A showdown over applications for new package liquor sales on Fremont Street was delayed Wednesday when the applicants agreed to postpone the issue until November.
Instead, the applicants will participate in a working group organized by the city that also will include casinos and others who want to block new applications.
The applications have become a political football in the broader debate over safety and security on Fremont Street, where casino owners blame package liquor sales for what they say is an uptick in safety and security worries.
The people applying to add more liquor to store shelves in the area say if Fremont Street has a liquor problem, bars and casinos that move massive quantities of booze bear some blame.

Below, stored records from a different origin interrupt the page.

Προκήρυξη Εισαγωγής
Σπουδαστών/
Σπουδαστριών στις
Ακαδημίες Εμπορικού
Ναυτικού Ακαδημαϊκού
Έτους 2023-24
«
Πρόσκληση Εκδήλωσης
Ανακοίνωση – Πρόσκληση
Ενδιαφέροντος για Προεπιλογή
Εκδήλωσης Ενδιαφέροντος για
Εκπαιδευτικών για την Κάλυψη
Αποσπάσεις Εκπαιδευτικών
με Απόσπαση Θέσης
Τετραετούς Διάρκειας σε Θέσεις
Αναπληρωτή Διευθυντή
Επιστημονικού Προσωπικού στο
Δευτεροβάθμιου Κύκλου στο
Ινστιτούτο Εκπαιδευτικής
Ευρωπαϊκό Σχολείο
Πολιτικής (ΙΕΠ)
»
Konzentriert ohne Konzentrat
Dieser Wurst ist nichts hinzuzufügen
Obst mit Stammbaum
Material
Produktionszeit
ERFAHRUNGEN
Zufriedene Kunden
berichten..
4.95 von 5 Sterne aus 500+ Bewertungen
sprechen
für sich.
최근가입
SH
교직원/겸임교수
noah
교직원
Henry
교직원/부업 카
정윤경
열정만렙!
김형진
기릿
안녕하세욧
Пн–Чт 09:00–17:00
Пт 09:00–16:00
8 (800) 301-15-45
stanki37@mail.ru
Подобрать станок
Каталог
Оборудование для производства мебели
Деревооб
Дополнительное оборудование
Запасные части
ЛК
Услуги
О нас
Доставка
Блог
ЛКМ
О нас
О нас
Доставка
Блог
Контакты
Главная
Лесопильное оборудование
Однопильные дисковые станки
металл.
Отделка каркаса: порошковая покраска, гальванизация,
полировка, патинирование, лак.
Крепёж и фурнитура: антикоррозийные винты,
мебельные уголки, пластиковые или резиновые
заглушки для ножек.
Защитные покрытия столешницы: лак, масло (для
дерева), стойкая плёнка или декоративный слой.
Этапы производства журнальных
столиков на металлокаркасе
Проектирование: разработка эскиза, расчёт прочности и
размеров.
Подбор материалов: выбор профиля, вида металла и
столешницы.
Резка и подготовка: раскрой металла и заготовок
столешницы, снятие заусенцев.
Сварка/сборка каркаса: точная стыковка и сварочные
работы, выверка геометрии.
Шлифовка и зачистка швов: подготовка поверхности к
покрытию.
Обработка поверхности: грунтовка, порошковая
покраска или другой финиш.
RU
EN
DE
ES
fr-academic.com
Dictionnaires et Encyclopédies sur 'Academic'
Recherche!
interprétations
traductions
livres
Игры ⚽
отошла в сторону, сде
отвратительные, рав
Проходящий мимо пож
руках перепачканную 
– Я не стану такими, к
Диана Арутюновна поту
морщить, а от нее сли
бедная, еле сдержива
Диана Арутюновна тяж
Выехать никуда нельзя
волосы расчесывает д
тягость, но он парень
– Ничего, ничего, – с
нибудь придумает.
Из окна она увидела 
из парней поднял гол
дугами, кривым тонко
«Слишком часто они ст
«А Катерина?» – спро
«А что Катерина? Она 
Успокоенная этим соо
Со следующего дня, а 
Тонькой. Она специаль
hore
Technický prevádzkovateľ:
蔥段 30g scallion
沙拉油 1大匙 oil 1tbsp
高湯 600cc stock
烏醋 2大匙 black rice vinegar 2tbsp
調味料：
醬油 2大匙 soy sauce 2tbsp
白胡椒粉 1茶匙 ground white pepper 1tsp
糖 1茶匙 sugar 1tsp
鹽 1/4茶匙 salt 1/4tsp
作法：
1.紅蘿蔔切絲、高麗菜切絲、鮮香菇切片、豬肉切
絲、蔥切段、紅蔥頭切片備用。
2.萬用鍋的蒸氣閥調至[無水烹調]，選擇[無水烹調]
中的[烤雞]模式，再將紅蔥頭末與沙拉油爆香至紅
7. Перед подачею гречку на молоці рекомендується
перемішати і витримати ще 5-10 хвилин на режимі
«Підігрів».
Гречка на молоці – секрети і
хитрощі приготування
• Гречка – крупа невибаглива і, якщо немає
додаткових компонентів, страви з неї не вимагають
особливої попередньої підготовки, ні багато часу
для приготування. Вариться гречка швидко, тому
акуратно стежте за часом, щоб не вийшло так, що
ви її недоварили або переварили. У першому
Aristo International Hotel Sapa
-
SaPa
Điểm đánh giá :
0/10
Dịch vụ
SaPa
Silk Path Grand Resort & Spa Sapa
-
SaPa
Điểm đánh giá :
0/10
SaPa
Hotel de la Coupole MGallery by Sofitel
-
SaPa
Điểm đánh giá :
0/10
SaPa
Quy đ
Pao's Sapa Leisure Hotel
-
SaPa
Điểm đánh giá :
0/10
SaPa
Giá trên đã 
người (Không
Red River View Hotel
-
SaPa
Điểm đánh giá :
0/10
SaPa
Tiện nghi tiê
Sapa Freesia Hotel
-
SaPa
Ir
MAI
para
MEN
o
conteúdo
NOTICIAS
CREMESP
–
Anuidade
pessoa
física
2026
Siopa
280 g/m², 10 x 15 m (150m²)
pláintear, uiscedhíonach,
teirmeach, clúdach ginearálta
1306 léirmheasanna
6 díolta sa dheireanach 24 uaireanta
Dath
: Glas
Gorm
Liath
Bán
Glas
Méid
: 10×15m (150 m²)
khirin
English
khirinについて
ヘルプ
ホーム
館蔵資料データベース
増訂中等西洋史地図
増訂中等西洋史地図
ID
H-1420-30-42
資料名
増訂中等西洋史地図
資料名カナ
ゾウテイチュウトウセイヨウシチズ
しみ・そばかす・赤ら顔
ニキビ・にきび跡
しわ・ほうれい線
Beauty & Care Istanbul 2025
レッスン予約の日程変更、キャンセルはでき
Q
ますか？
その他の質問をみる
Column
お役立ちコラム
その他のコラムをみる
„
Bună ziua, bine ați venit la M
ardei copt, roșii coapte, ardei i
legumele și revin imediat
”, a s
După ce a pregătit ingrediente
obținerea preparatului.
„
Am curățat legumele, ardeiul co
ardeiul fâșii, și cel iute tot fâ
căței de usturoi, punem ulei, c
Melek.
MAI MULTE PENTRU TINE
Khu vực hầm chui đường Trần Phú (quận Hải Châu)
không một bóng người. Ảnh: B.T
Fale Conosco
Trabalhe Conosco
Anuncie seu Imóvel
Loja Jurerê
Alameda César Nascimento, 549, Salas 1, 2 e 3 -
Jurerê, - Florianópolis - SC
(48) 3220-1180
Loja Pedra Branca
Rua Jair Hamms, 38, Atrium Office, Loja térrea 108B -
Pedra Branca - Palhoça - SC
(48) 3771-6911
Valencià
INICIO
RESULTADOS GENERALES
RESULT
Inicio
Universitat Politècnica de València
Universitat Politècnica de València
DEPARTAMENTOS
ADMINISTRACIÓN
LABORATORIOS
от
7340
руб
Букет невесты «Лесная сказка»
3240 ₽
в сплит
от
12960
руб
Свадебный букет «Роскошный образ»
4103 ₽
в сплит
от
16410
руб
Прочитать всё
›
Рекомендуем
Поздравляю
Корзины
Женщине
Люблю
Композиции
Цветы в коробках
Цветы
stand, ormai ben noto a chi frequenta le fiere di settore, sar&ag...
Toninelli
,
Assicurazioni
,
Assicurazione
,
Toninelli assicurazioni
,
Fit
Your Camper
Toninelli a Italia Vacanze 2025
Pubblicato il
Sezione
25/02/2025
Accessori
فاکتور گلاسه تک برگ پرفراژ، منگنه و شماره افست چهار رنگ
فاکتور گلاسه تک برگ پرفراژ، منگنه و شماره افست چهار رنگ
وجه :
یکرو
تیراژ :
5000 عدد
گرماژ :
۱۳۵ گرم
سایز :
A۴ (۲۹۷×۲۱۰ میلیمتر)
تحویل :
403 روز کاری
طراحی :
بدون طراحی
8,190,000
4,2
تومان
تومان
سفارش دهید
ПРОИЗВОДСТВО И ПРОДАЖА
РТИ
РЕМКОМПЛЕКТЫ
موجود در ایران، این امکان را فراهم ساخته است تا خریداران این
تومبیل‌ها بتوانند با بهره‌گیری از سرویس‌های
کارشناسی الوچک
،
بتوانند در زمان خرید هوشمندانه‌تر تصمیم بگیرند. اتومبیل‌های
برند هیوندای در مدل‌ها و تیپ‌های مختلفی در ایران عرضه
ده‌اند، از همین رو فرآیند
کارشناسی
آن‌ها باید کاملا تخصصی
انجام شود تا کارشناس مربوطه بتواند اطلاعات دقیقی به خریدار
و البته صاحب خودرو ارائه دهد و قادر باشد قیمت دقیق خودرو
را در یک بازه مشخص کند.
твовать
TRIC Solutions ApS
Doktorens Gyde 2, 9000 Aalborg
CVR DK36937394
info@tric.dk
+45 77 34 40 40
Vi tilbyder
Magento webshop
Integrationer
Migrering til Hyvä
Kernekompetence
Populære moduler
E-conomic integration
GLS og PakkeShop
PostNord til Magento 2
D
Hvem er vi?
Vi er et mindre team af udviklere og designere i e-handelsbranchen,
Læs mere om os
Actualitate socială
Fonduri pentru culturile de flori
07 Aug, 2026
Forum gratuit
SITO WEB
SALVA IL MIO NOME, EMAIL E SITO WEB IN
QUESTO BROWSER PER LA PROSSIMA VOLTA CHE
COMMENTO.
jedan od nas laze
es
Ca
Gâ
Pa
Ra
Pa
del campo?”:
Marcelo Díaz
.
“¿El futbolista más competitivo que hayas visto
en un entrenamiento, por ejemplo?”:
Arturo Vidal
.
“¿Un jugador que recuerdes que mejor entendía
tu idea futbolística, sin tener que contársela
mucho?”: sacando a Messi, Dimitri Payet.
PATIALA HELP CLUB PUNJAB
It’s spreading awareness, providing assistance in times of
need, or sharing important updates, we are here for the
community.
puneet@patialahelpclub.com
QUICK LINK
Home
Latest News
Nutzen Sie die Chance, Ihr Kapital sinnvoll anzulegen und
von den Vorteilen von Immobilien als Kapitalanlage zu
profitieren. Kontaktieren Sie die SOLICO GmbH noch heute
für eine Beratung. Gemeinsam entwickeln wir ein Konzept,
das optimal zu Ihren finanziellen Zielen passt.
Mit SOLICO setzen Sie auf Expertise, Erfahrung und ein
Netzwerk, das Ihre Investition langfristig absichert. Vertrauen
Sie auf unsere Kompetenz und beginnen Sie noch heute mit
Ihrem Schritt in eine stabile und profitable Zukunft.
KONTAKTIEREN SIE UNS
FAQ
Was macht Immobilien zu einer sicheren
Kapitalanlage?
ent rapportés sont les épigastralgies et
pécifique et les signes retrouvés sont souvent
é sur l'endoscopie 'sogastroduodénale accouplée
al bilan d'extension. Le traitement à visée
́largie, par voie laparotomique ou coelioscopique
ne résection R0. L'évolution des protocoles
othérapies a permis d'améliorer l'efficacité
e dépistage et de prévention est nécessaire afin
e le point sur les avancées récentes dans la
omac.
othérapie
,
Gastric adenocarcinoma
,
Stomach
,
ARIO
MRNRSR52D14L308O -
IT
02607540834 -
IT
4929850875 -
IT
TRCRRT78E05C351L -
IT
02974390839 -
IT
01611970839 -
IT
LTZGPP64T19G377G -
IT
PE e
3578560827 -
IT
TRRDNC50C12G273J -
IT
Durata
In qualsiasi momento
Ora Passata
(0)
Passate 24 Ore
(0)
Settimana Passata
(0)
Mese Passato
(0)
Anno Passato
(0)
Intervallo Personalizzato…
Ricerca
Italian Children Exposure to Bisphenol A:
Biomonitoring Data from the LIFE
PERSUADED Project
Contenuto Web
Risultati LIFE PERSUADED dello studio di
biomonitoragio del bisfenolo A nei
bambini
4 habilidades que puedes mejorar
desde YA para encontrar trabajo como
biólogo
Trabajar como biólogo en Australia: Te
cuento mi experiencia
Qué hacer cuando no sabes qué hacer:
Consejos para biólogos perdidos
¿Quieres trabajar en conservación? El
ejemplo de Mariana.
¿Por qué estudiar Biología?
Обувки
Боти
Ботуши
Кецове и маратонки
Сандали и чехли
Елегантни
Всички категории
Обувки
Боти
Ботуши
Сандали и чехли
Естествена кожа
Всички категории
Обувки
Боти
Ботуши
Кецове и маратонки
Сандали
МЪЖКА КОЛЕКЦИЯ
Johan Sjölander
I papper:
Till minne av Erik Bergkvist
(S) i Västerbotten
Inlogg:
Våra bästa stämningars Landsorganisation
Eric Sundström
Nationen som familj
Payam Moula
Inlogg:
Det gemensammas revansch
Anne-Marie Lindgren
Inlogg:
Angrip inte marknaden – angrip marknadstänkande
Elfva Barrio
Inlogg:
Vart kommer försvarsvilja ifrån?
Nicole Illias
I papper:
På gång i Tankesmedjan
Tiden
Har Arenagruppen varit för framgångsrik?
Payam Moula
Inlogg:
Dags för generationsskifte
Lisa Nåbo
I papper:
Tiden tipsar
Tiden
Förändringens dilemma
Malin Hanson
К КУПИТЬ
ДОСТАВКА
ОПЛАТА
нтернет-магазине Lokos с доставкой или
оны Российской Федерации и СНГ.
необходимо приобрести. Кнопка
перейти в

“I think that the council and staff probably thought it was a good idea we sit down and meet with the hotels and work something out before we all go to war,” said Jay Brown, an attorney for two of four of the applications that were postponed.
Terry Murphy, president of the Downtown Alliance business group and a lobbyist on behalf of the Fremont Street Experience and some member casinos, said the delay gives the city a chance to learn more about problems she attributes to package liquor sales.
“We viewed this more as a policy issue,” Murphy said. “Our top priority right now for this year and next is public safety, and we view this as an impediment of public safety.”
According to city code, drinking alcohol on public sidewalks, including those on Fremont Street, is legal for consumers provided the beverage came from a licensed tavern or casino.
But it is illegal to open a container of alcohol in a public space within 1,000 feet of a package liquor store, a restriction that applies to nearly all of Fremont Street.
Casino owners complain the stores take advantage of the public’s ignorance of the law and sell much of their product to people who walk out the door and open it on the sidewalk.
City attorney Brad Jerbic said the city will attempt to resolve the differences by coordinating meetings with package liquor sellers, casino operators, police and others by coordinating a series of meetings on the issue before the applications come back to the council.
While people have complained about other problems along Fremont Street in recent months, including underage drinking, fights and unmanageable crowds spilling into the street, Jerbic said the working group will stick to the package liquor issue.